[Data for processing]
=== Section Start ===

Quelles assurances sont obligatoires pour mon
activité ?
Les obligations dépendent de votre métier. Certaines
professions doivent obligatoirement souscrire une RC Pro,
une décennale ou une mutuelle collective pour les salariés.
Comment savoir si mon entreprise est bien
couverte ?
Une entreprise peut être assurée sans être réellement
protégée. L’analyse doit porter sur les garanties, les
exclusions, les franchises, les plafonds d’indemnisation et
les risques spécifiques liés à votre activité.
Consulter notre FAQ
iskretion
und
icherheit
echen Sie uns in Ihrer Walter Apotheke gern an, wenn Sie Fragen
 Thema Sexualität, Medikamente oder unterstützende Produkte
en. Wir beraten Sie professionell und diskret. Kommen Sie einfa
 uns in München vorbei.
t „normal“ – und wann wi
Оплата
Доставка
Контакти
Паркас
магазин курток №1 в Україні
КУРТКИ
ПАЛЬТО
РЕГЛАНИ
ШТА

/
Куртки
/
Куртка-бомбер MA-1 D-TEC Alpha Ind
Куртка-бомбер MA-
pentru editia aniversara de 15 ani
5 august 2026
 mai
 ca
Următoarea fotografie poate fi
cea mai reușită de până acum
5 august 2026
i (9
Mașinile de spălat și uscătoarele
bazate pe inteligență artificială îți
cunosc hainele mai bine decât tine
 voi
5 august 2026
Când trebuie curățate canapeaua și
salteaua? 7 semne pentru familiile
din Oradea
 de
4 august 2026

=== Section End ===

[What to produce]
Take every line above carrying "pentru" and return it.

[Solution for this task]
pentru editia aniversara de 15 ani
salteaua? 7 semne pentru familiile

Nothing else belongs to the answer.